- What to work on: The expected output is a copy of every line in the records with the string "popen".

Entries taken from a collection:
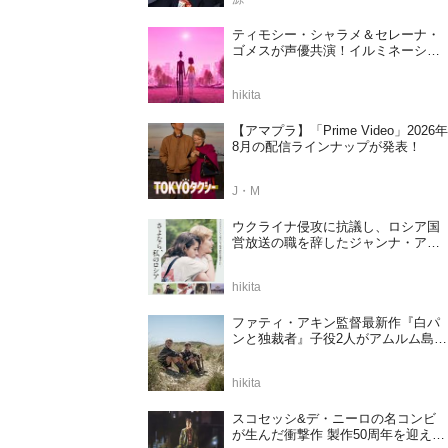
ティモシー・シャラメ＆セレーナ・
ゴメスが声優共演！イルミネーショ
ンが贈る完全オリジナル最新作『ノ
ット・アローン』2027年日本公開決
hikita
定
【アマプラ】「Prime Video」2026年
8月の配信ラインナップが発表！
J・M
ウクライナ侵攻に抗議し、ロシア国
営放送の職を辞したジャンナ・アガ
ラコワ監督のドキュメンタリー『さ
よなら、私のロシア』11⽉14⽇公開
hikita
決定
ファティ・アキン監督最新作『白パ
ンと独裁者』子役2人がアムルム島の
撮影現場を案内！セットツアー映像
解禁
hikita
スコセッシ&デ・ニーロの名コンビ
が生んだ衝撃作 製作50周年を迎える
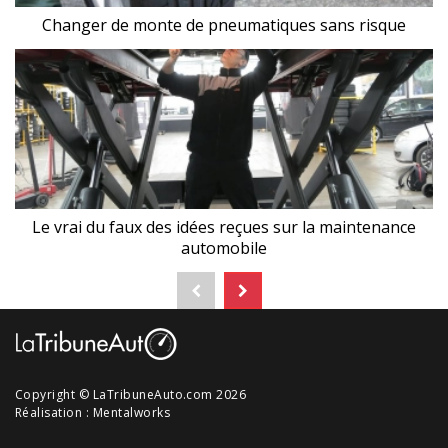
Changer de monte de pneumatiques sans risque
Le vrai du faux des idées reçues sur la maintenance
automobile
Copyright © LaTribuneAuto.com 2026
Réalisation :
Mentalworks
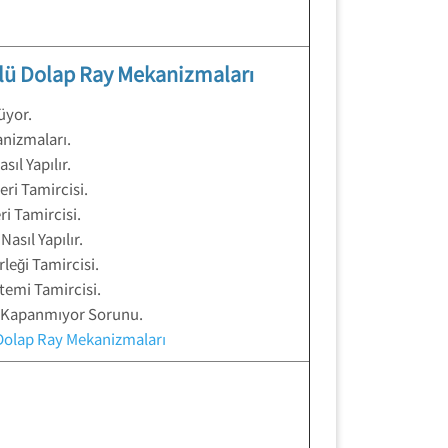
ülü Dolap Ray Mekanizmaları
üyor.
nizmaları.
ıl Yapılır.
ri Tamircisi.
i Tamircisi.
asıl Yapılır.
leği Tamircisi.
temi Tamircisi.
 Kapanmıyor Sorunu.
 Dolap Ray Mekanizmaları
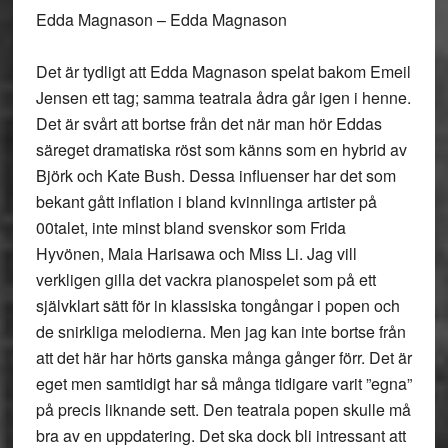
Edda Magnason – Edda Magnason
Det är tydligt att Edda Magnason spelat bakom Emeil
Jensen ett tag; samma teatrala ådra går igen i henne.
Det är svårt att bortse från det när man hör Eddas
säreget dramatiska röst som känns som en hybrid av
Björk och Kate Bush. Dessa influenser har det som
bekant gått inflation i bland kvinnlinga artister på
00talet, inte minst bland svenskor som Frida
Hyvönen, Maia Harisawa och Miss Li. Jag vill
verkligen gilla det vackra pianospelet som på ett
självklart sätt för in klassiska tongångar i popen och
de snirkliga melodierna. Men jag kan inte bortse från
att det här har hörts ganska många gånger förr. Det är
eget men samtidigt har så många tidigare varit ”egna”
på precis liknande sett. Den teatrala popen skulle må
bra av en uppdatering. Det ska dock bli intressant att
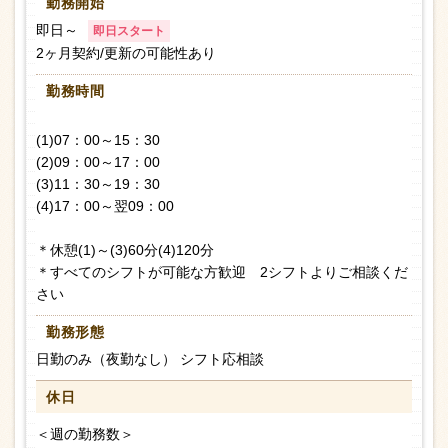
勤務開始
即日～
即日スタート
2ヶ月契約/更新の可能性あり
勤務時間
(1)07：00～15：30
(2)09：00～17：00
(3)11：30～19：30
(4)17：00～翌09：00
＊休憩(1)～(3)60分(4)120分
＊すべてのシフトが可能な方歓迎 2シフトよりご相談くだ
さい
勤務形態
日勤のみ（夜勤なし） シフト応相談
休日
＜週の勤務数＞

- Result of this task:
självklart sätt för in klassiska tongångar i popen och
på precis liknande sett. Den teatrala popen skulle må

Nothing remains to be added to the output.